Choosing where to visit
Britain is filled with interesting places to visit. Whatever interests your children have, from animals to aeroplanes, there is often somewhere to visit that provides a fun environment that can at the same time be educational. These places can also teach your children more about their preferred interests, as well as focus on those topics they’ve been learning and enjoying at school.
Destinations could range from theme parks and museums to places of historical significance, like castles and Victorian manors to farms, nature reserves, and zoos.
Because of the sheer variety of potential trips, it’s a good idea to narrow down your choices to categories that match your child’s particular interests. Science, wild animals, and trains, for instance. Not only does this mean your child will be excited about going on the trip, but they should almost certainly be more engaged with the attractions and exhibits during the visit.
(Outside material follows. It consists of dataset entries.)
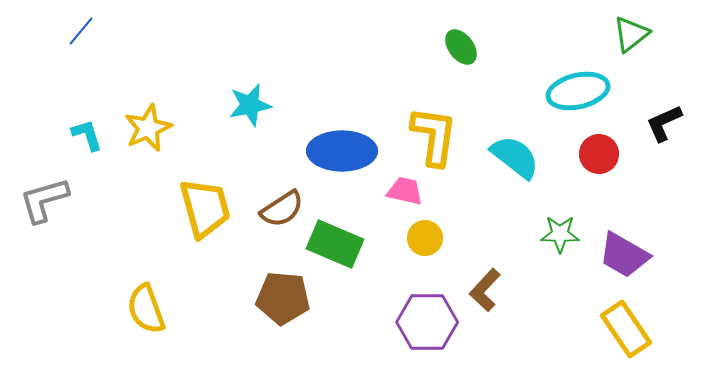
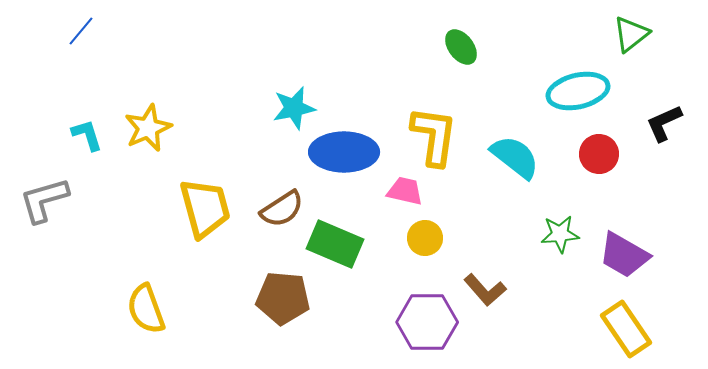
cyan star: moved 44 px right, 3 px down
blue ellipse: moved 2 px right, 1 px down
green star: rotated 6 degrees counterclockwise
brown L-shape: rotated 84 degrees counterclockwise
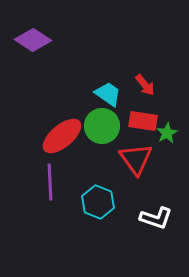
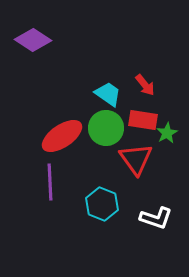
red rectangle: moved 1 px up
green circle: moved 4 px right, 2 px down
red ellipse: rotated 6 degrees clockwise
cyan hexagon: moved 4 px right, 2 px down
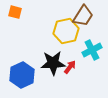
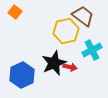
orange square: rotated 24 degrees clockwise
brown trapezoid: rotated 85 degrees counterclockwise
black star: moved 1 px right; rotated 20 degrees counterclockwise
red arrow: rotated 64 degrees clockwise
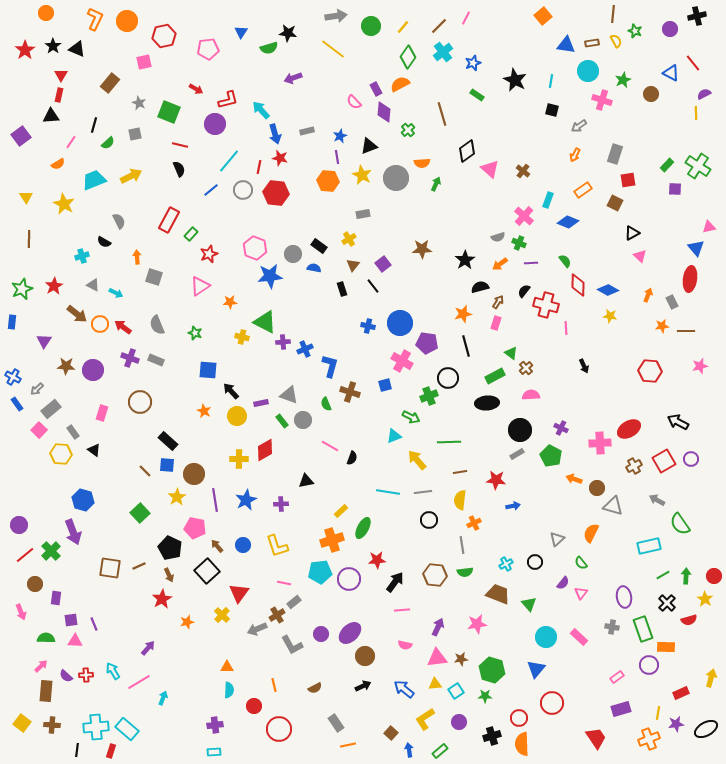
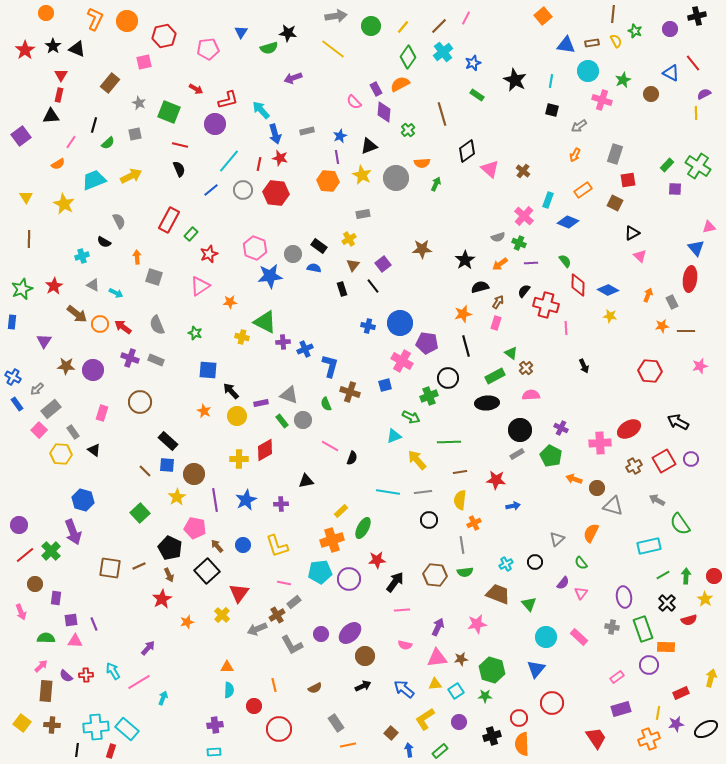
red line at (259, 167): moved 3 px up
Try using websites like TripAdvisor or tourism board sites to identify the best places to take the kids for the day. It’s worth looking for the rating of the destination. It’s also a good idea to research what’s around it, such as restaurants, shops, picnic sites, and play areas to help you can plan your day.
Also, check the busiest visiting times. It might be worth planning your trip to avoid these times, so you can see everything without the hustle and bustle of big crowds.
How is the trip educational?
The National Trust website has a fantastic section on fossil hunting, as well as information about other places to visit where parents and kids can enjoy the great outdoors and explore.
Tying a day trip to such an interest is a great way for your children to engage in their favourite subjects, but it can also introduce them to new ones or topics they’re learning at school. In the case of a trip to the beach or a nature reserve, this could be an interest in nature and biology.
Making sure the trip’s fun
For a child, a trip to a museum or country estate might not sound particularly fun or interesting. So, when looking at potential destinations to visit, as part of your planning, it’s a good idea to look at similar options to see which attraction will be more entertaining for the kids.
A castle, for instance, with grounds and gardens open to the public, provides a nice walk and the chance to see some interesting insects, birds and wildlife. Whereas a castle that presents displays of medieval life, with knights and jousting events, which visitors can watch and take part in, provides children a with a fun way to build their knowledge of history.
Activities like this, which allow children to get involved, do something tactile and hands-on is a great way for them to learn. It can also help them understand a particular topic better and make it more memorable.
The British weather can be temperamental and hinder some day trips, especially those outdoor. So it’s wise to look at other options nearby, should the weather take a turn for the worse.
If you’re planning a trip and you’re worrying that the weather might be an issue, consider looking at visits with mainly indoor activities. Aquariums and science museums, for instance, are indoor attractions that are both fun and educational and ideal for a rainy day.
When it comes to thinking about fun and educational places to take the kids, it’s a good idea to plan ahead too. So the next time your child comes home talking about what they’ve learned at school, or proudly announces some new knowledge about their latest interest, keep a note of it and think about using that to inspire where you can go for your next family day out.